I made the mistake of making the upgraded when the workload was very low during the pandemia, but then it increased and had to work on in 7 designs in a very short time frame. That was not the issue, the issue was that with the upgrade my productivity whent to the drain together with my holiday break.
You can spent hours looking how where the option is located, or how to do this or that that it was usually very simple. Or a particular feature does not exist anymore.
Saludos !!
Moien says
Chris and Dave
This was one of the best episodes of the year. Closing off to a strong finish.
Thanks.
JZ says
I’m far from the expert but I think it’s not that the E and H fields combine to make the radio wave, they are always “separate” fields, albeit of the same signal. The magnetic field (H-plane) is localized to the antenna just like any coil of wire with an AC signal on it while the radio wave (E-plane) is the emission of the photon wave/particle duality thing. This happens on, in, or near the surface of the antenna and follows the inverse square law for loss in free space.
JZ says
I guess I see what you’re saying Dave, perhaps it’s your use of the word “combine” that threw me. https://en.wikipedia.org/wiki/Near_and_far_field
Someone says
CAD tools aren’t the only thing. Imagine all the BILLIONS of man-hours lost every year to needless software changes in business, home economy, hobby, you name it. Technology and society in general would probably be five, if not ten years into the future if people could learn new things that could be used together with what they already knew instead of having to re-learn everything, never to use the old knowledge again!

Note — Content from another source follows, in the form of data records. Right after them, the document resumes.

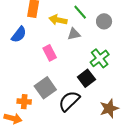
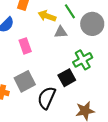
gray circle: (104, 21) -> (92, 24), size x1.5
pink rectangle: (50, 53) -> (25, 46), moved
black semicircle: (69, 101) -> (47, 98), turned -30

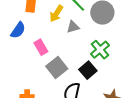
yellow arrow: (47, 16) -> (56, 14), turned -66
gray square: (25, 81) -> (57, 68), moved

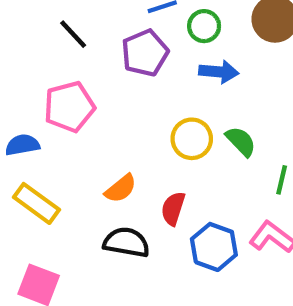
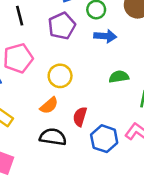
black line: (73, 34) -> (20, 16), turned 30
yellow circle: (192, 139) -> (60, 76), moved
green semicircle: (241, 141) -> (119, 77), turned -54

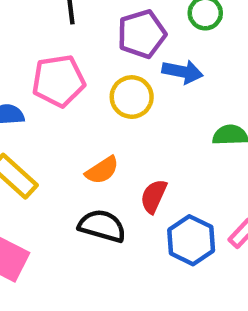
blue arrow: (105, 36) -> (182, 72), moved
yellow circle: (60, 76) -> (132, 97), moved

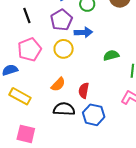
blue hexagon: (191, 240) -> (94, 115), moved

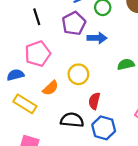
yellow circle: (64, 49) -> (78, 74), moved
orange semicircle: (58, 84) -> (51, 88), moved

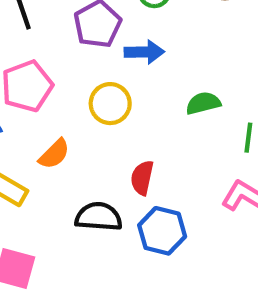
yellow circle: (78, 74) -> (110, 104), moved

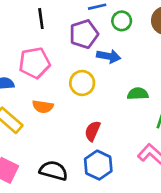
orange semicircle: (54, 154) -> (43, 107), turned 42
black semicircle: (99, 217) -> (54, 171), moved

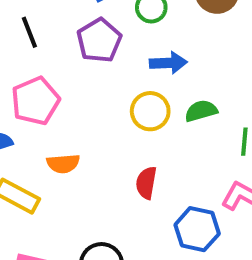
blue arrow: (109, 56) -> (168, 63), moved
yellow circle: (82, 83) -> (150, 111), moved
blue hexagon: (98, 165) -> (197, 229), moved

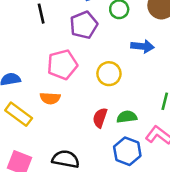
blue arrow: (168, 63) -> (142, 46), moved
pink pentagon: (35, 101) -> (62, 65), moved
green semicircle: (201, 111) -> (127, 117), moved

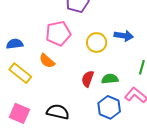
blue arrow: (142, 46) -> (124, 36), moved
orange semicircle: (50, 98) -> (47, 61), turned 35

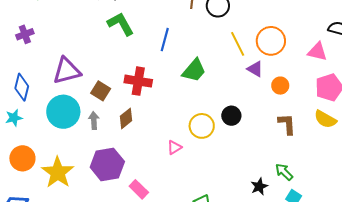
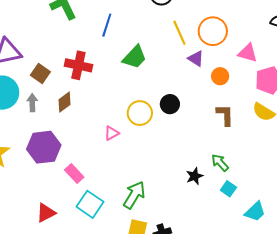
pink triangle: (317, 52) -> (248, 53), moved

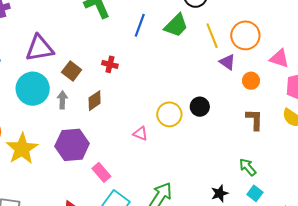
green trapezoid: (135, 57) -> (176, 25), moved
red cross: (78, 65) -> (110, 64), size x0.6
pink triangle: (112, 133) -> (140, 133), turned 49
black star: (195, 176) -> (220, 193), moved

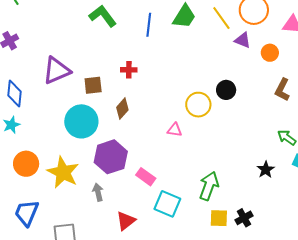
brown square: (72, 71) -> (93, 85), turned -30
cyan circle: (33, 89) -> (81, 121), moved
gray arrow: (62, 100) -> (98, 192), moved
brown L-shape: (254, 120) -> (282, 90), turned -140

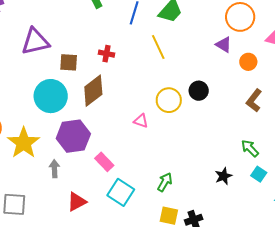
yellow line: (221, 18) -> (158, 47), moved
brown diamond: (122, 109) -> (93, 91), size x1.5
green arrow: (209, 186) -> (165, 182), size x0.7

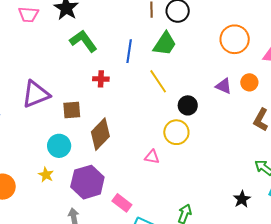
purple triangle: (224, 45) -> (224, 86), moved
red cross: (106, 54) -> (101, 79), moved
black circle: (199, 91) -> (188, 105), moved
cyan circle: (51, 96) -> (59, 146), size x0.7
yellow star: (24, 143) -> (46, 175), moved, size x0.5

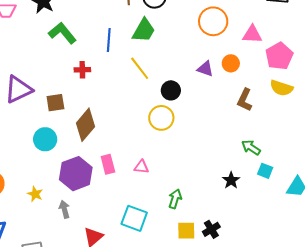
pink triangle: (152, 157) -> (142, 167), moved
yellow star: (46, 175) -> (35, 194), moved
pink rectangle: (122, 203) -> (108, 164), moved, turned 42

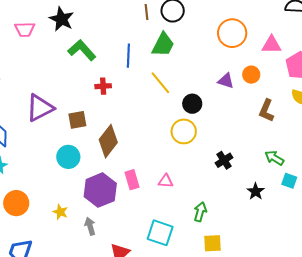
black cross: (211, 229) -> (224, 160), moved

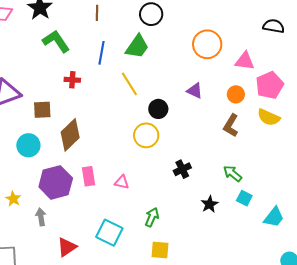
brown line: (146, 12) -> (97, 13), moved
orange circle: (251, 75) -> (236, 94), moved

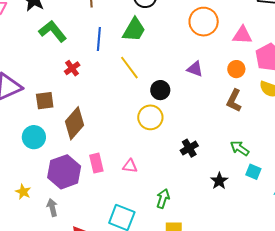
red cross: (72, 80) -> (72, 68), turned -35

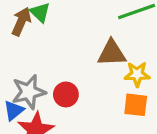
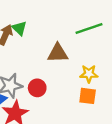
brown triangle: (112, 53) -> (58, 53), moved

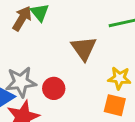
brown triangle: (58, 53) -> (84, 48), turned 50

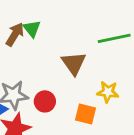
orange square: (115, 105) -> (86, 114), moved

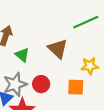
green triangle: (32, 29) -> (22, 55), moved

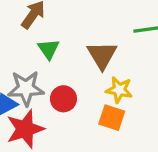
yellow star: (90, 66) -> (119, 90), moved

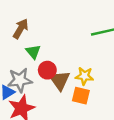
brown triangle: (102, 55) -> (60, 80), moved
red circle: (63, 99) -> (47, 70), moved

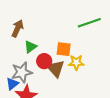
green triangle: (33, 52) -> (30, 47), turned 40
orange square: (81, 96) -> (64, 49), moved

Personally, I have nothing against raw capitalism when it comes to physical products, having a cost of production, but freely copyable information should be just that – free. That philosophy comes straight from Rick Falkvinge (Pirate Party), and I can only agree. The correct answer to the old anti-piracy slogan “you wouldn’t steal a car”, is “no, but I’d gladly copy it if that was possible”.
And yes, making the information in the first place has a (time-) cost, but it is not a per-unit cost, and hence should not be considered one. If you have the time and will, do it. Otherwise don’t. Simple as that.
Also personally, I don’t understand why paying for education would make me pay more attention to it. I already have a goal for taking part of it, whether it’s for a specific project or just entertainment. In my book, paying for it is just one more obstacle for reaching that goal, making it less likely to happen.